Open Mic Spotlight: Angus Salkeld

This post is part of the OpenStack Open Mic series to spotlight the people who have helped make OpenStack successful as we celebrate the third birthday of the project. Each day in July, a new contributor will step up to the mic and answer five questions about OpenStack, cloud, careers and what they do for fun.  

Angus received an Electro-Mechanical Engineering degree in Cape Town, South Africa. He then got into Telco Embedded developement. From there he got increasingly involved in Embedded Linux and later moved to Red Hat. At Red Hat he has been a contributor to the Clusting software stack and for the last year and a half been working on Openstack. His twitter handle is @ahsalkeld

1. What are the essentials for someone just getting started with OpenStack? Sites? Books? Conferences? People?

Try and solve a problem. Whether that is an business solution or upstream bug. I find getting to know any software is easier when you have a goal.

2. What was your first commit or contribution and why did you make it?

Together with Steven Dake we started the Heat project. We felt that Openstack had a lot of API to get to grips with and was missing a layer like Amazon’s CloudFormation. Heat has very quickly evolved over time to “grow” it’s own API and soon DSL.

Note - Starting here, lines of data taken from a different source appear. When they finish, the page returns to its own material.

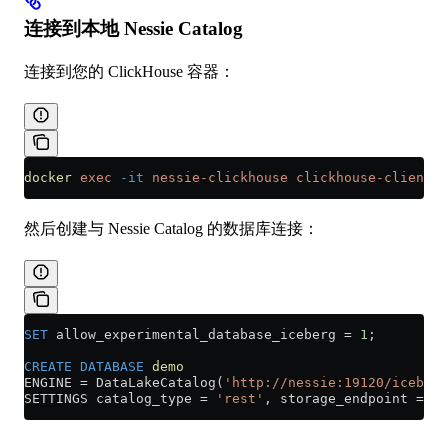
连接到本地 Nessie Catalog
连接到您的 ClickHouse 容器：
docker
 exec
 -it
 nessie-clickhouse
 clickhouse-client
然后创建与 Nessie Catalog 的数据库连接：
SET
 allow_experimental_database_iceberg 
=
 1
;
CREATE
 DATABASE
 demo
ENGINE 
=
 DataLakeCatalog(
'http://nessie:19120/iceberg
SETTINGS catalog_type 
=
 'rest'
, storage_endpoint 
=
 'h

3. What other OpenStack developers deserve a shout out for the work they’re doing in the community? Who are our unsung heroes? Your own?

The other core “Heaters” Steven Hardy, Steven Dake, Steve Baker, Zane Bitter, Clint Bryum and Thomas Herve.

4. Are there any skills that you think are critical for OpenStack developers in the next 5 years? What specialties will be most useful? Valuable?

I think social skills and knowledge of Opensource development is really important, also being open to new ideas. You can always learn a programming language and what is involved in scaling software out.

5. What do you think are the benefits of the open, community-driven approach to development?

It brings together developers and users from a wide background, they all bring something unique to the table. From code reviews to knowledge of different technologies and very different use cases. This makes a quality and flexible project, not to mention fun.